The election of Jair Bolsonaro should boost investor sentiment and add material upside to local assets, amid market-friendly policy announcements over the next few weeks. We expect market optimism to be tested late in 1Q 2019, when doubts about Bolsonaro's ability to approve unpopular reforms should intensify.
Anti-establishment wave is confirmed
Jair Bolsonaro, the right-leaning candidate that has run as an anti-corruption law-and-order candidate, was elected the next president of Brazil.
Financial markets should react very favourably to the news, despite concerns about the candidate's perceived authoritarian tendencies and conservative moral stance. The press has been especially eager to insert Brazil into the "familiar narrative" of the "death of democracy", or the rise of "populist autocrats".
In our view, however, legitimate as that narrative may be elsewhere, Bolsonaro's victory is more of a regional phenomenon, akin to Lopez Obrador's victory in Mexico. In both instances, a convincing anti-corruption message, amid widespread evidence of corruption by the political class, resonated strongly with the majority of the population, resulting in a broad-based rejection of the political establishment.
Overall, we suspect these concerns will wind down after the elections, as the opposition's exploitation of the topic should lose traction, while Bolsonaro should reinforce his commitment to democratic principles and adopt a more centrist and consensus-building agenda.
Moreover, we are especially optimistic about the strength of Brazil's institutions, including the judiciary, Congress, the press and the impressive capacity of the society to mobilise. The well-established track record of strong institutional independence, as demonstrated, for instance, in the Carwash investigations and the peaceful and orderly impeachment of Dilma Rousseff, suggests to us that there are robust checks and balances in place to curb a president's ability to erode deep-rooted democratic tenets.

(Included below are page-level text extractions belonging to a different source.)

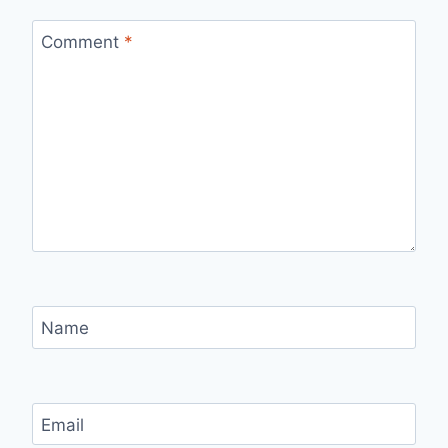
Comment
*
Name
Email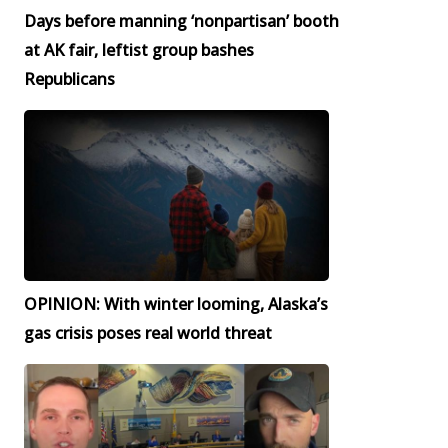
Days before manning ‘nonpartisan’ booth
at AK fair, leftist group bashes
Republicans
OPINION: With winter looming, Alaska’s
gas crisis poses real world threat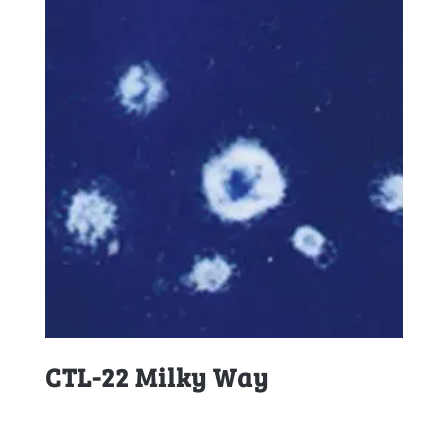
CTL-22 Milky Way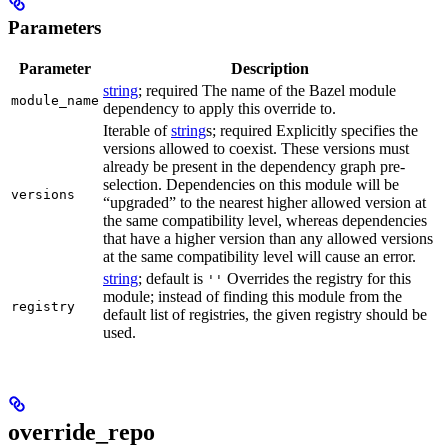
Parameters
Parameter
Description
string
; required The name of the Bazel module
module_name
dependency to apply this override to.
Iterable of
string
s; required Explicitly specifies the
versions allowed to coexist. These versions must
already be present in the dependency graph pre-
selection. Dependencies on this module will be
versions
“upgraded” to the nearest higher allowed version at
the same compatibility level, whereas dependencies
that have a higher version than any allowed versions
at the same compatibility level will cause an error.
string
; default is
Overrides the registry for this
''
module; instead of finding this module from the
registry
default list of registries, the given registry should be
used.
override_repo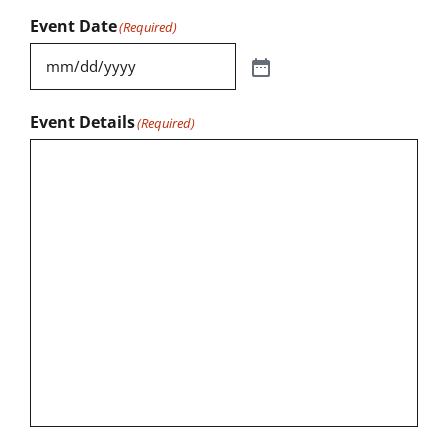
Event Date
(Required)
Event Details
(Required)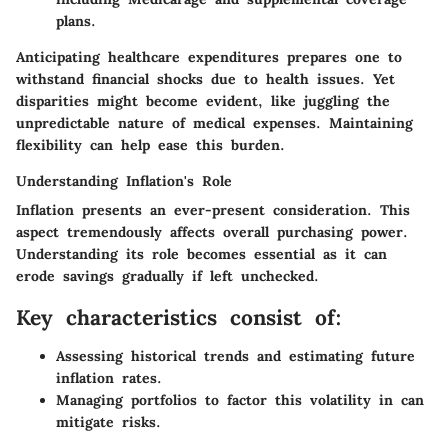
plans.
Anticipating healthcare expenditures prepares one to
withstand financial shocks due to health issues. Yet
disparities might become evident, like juggling the
unpredictable nature of medical expenses. Maintaining
flexibility can help ease this burden.
Understanding Inflation's Role
Inflation presents an ever-present consideration. This
aspect tremendously affects overall purchasing power.
Understanding its role becomes essential as it can
erode savings gradually if left unchecked.
Key characteristics consist of:
Assessing historical trends and estimating future
inflation rates.
Managing portfolios
to factor this volatility in can
mitigate risks.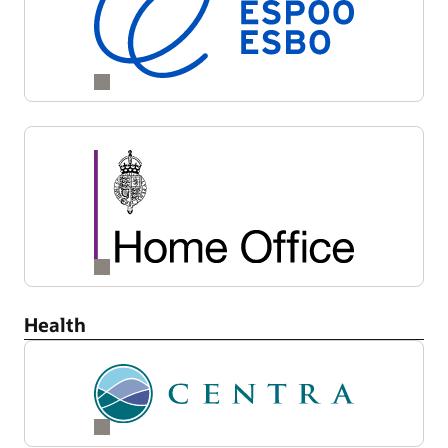
Health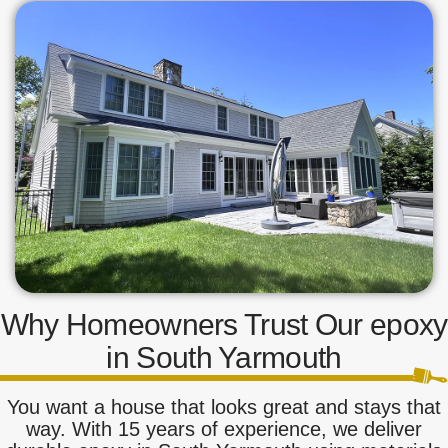
Why Homeowners Trust Our epoxy
in South Yarmouth
You want a house that looks great and stays that
way. With 15 years of experience, we deliver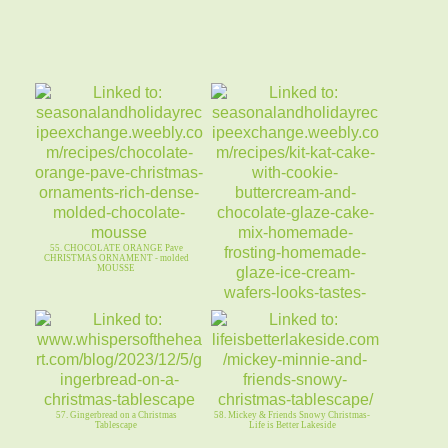
55. CHOCOLATE ORANGE Pave
CHRISTMAS ORNAMENT - molded
MOUSSE
56. KIT KAT CAKE ~ Cookie (Biscoff)
Buttercream & CHOC GLAZE
57. Gingerbread on a Christmas
58. Mickey & Friends Snowy Christmas-
Tablescape
Life is Better Lakeside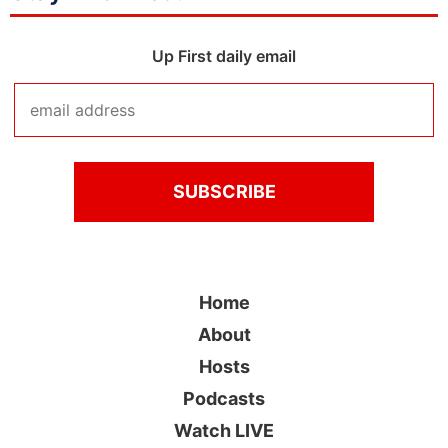
Up First daily email
Home
About
Hosts
Podcasts
Watch LIVE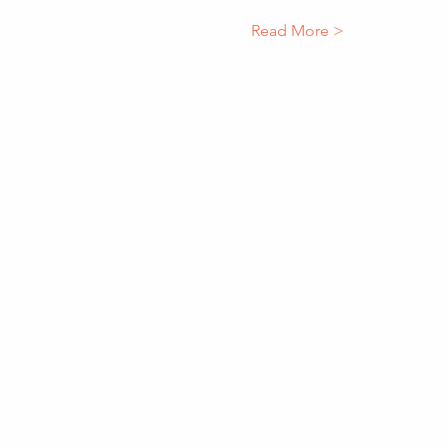
Read More >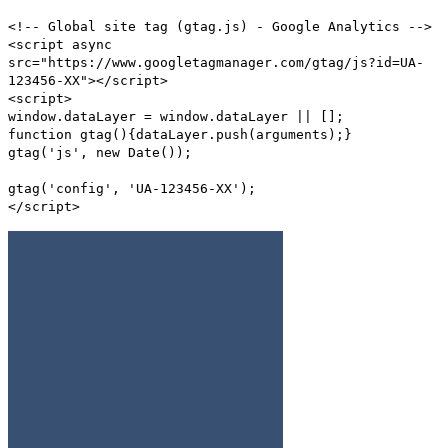
<!-- Global site tag (gtag.js) - Google Analytics -->
<script async
src="https://www.googletagmanager.com/gtag/js?id=UA-
123456-XX"></script>
<script>
window.dataLayer = window.dataLayer || [];
function gtag(){dataLayer.push(arguments);}
gtag('js', new Date());
gtag('config', 'UA-123456-XX');
</script>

It should feel like a honeymoon... for a while
Bolsonaro's embrace of a fiscally conservative and market-friendly agenda is bound to trigger sufficient positive headline risk to sustain the rally in the nearer term.
Positive policy announcements during the transition period should include greater clarity over the timing, prioritisation and content of the reform agenda. Much of the focus will be on social security reform, but tax reform and a robust pipeline of privatisations are also expected to be announced. In addition, any agreement with current Congressional leaders to kick-start the legislative agenda before year end, i.e., before Bolsonaro takes office on January 1 could boost local assets.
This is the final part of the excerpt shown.